Exactly those lines running from the one containing "границах Чамзинского" to the end of the material are to be printed, and no others.

*** Begin section ***

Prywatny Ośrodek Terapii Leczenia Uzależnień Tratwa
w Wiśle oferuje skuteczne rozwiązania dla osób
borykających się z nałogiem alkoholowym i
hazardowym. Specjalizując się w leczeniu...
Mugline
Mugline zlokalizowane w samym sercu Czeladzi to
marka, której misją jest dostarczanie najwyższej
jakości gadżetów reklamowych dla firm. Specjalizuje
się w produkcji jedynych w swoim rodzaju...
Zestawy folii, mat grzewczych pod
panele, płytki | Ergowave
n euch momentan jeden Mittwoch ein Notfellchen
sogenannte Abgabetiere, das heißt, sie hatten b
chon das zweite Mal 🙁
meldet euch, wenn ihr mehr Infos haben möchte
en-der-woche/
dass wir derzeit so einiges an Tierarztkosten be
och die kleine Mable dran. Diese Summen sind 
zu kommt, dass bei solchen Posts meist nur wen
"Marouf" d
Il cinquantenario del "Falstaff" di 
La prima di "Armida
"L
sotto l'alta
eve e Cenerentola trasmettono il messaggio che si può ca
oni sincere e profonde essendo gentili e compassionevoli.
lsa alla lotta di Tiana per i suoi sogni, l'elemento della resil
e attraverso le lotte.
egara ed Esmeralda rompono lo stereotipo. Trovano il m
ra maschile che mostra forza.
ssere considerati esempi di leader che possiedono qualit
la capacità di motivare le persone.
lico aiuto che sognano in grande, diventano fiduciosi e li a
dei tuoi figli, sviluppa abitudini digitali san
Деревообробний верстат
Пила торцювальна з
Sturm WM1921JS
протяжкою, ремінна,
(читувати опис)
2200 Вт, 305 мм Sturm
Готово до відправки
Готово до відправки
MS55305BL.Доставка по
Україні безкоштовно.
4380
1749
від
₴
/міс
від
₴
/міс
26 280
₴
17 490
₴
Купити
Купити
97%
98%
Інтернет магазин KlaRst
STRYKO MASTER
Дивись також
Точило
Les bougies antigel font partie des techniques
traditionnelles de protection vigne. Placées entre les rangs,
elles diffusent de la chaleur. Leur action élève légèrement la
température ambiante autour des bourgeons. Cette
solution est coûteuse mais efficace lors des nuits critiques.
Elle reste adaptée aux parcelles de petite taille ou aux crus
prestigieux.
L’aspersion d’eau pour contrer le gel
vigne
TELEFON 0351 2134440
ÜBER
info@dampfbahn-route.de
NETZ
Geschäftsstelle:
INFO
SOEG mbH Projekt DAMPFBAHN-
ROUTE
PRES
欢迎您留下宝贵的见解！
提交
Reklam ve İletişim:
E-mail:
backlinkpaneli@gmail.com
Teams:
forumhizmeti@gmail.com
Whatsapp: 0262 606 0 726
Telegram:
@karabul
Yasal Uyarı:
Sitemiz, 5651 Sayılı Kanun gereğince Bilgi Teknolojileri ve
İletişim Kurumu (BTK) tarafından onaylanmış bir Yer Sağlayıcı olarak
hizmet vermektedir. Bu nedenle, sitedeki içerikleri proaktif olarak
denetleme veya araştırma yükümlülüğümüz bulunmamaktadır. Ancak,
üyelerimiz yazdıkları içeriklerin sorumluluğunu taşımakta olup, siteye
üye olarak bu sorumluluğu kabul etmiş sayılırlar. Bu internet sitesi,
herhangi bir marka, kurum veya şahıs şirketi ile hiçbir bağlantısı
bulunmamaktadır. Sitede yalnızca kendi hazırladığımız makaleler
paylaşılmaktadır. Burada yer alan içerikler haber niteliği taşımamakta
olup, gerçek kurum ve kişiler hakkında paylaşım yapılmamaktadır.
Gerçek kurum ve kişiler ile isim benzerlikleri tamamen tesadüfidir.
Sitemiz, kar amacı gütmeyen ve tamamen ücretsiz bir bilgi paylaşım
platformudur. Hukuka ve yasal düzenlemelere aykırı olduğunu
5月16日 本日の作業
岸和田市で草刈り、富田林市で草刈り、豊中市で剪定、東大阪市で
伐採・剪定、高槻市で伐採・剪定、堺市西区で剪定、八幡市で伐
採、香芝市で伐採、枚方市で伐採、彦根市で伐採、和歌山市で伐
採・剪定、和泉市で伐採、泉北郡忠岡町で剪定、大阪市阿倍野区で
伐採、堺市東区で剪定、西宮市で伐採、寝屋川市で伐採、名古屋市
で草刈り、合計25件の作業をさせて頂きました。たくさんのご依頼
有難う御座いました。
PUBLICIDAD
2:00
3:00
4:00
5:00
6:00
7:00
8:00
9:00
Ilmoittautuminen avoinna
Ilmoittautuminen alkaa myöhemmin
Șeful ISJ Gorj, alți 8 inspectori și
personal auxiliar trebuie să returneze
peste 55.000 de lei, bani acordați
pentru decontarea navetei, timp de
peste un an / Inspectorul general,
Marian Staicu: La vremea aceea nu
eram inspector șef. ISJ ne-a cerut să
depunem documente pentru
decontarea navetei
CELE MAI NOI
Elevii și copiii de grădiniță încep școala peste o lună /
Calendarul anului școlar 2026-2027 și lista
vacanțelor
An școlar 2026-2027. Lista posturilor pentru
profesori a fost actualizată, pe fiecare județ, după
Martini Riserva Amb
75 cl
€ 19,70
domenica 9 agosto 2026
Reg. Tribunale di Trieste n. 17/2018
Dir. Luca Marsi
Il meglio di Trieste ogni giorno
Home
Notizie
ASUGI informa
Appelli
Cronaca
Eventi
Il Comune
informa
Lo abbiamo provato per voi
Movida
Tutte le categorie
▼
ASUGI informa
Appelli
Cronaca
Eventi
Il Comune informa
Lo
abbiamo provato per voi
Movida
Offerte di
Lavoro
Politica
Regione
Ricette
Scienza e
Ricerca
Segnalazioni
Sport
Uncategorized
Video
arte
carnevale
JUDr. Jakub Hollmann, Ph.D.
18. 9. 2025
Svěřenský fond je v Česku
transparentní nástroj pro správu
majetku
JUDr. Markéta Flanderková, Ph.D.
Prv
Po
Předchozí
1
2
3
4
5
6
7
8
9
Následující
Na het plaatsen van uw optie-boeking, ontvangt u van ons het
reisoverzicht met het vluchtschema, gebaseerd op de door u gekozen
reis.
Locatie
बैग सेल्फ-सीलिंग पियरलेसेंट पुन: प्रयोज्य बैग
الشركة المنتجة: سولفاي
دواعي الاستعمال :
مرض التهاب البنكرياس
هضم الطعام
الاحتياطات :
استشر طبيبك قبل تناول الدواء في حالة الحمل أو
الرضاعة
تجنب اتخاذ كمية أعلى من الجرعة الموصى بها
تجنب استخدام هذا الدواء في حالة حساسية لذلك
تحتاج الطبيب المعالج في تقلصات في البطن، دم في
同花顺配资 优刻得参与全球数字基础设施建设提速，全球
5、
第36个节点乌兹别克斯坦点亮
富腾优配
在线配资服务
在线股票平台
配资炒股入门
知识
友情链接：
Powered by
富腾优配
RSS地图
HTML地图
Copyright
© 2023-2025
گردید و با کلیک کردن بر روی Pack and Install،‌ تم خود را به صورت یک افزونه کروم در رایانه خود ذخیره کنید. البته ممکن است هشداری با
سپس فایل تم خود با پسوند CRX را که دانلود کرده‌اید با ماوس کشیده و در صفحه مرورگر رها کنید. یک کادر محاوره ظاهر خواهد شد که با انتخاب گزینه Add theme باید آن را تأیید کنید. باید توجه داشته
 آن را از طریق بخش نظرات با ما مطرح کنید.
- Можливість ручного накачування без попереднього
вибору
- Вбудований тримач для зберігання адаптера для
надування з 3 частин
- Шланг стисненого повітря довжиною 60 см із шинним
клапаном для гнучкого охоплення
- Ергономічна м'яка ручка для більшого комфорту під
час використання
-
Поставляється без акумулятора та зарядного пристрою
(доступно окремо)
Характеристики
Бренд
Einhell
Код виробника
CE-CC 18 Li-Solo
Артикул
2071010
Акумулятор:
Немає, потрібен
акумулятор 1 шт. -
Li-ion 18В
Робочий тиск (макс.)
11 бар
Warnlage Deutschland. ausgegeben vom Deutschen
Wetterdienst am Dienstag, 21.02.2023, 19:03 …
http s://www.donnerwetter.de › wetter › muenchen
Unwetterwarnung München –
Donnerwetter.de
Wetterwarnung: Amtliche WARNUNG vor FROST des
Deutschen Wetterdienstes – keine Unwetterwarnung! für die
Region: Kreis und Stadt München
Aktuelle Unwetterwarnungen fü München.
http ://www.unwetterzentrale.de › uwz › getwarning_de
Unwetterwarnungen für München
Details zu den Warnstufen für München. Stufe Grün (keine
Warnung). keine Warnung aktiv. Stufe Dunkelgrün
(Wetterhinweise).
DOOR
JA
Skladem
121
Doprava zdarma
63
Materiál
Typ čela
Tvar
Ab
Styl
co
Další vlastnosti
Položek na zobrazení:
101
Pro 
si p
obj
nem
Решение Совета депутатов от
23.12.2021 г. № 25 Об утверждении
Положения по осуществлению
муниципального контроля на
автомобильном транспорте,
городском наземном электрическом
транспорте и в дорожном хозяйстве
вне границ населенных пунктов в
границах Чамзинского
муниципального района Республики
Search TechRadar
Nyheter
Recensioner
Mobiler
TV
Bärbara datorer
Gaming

*** End section ***

_Answer_
границах Чамзинского
муниципального района Республики
Search TechRadar
Nyheter
Recensioner
Mobiler
TV
Bärbara datorer
Gaming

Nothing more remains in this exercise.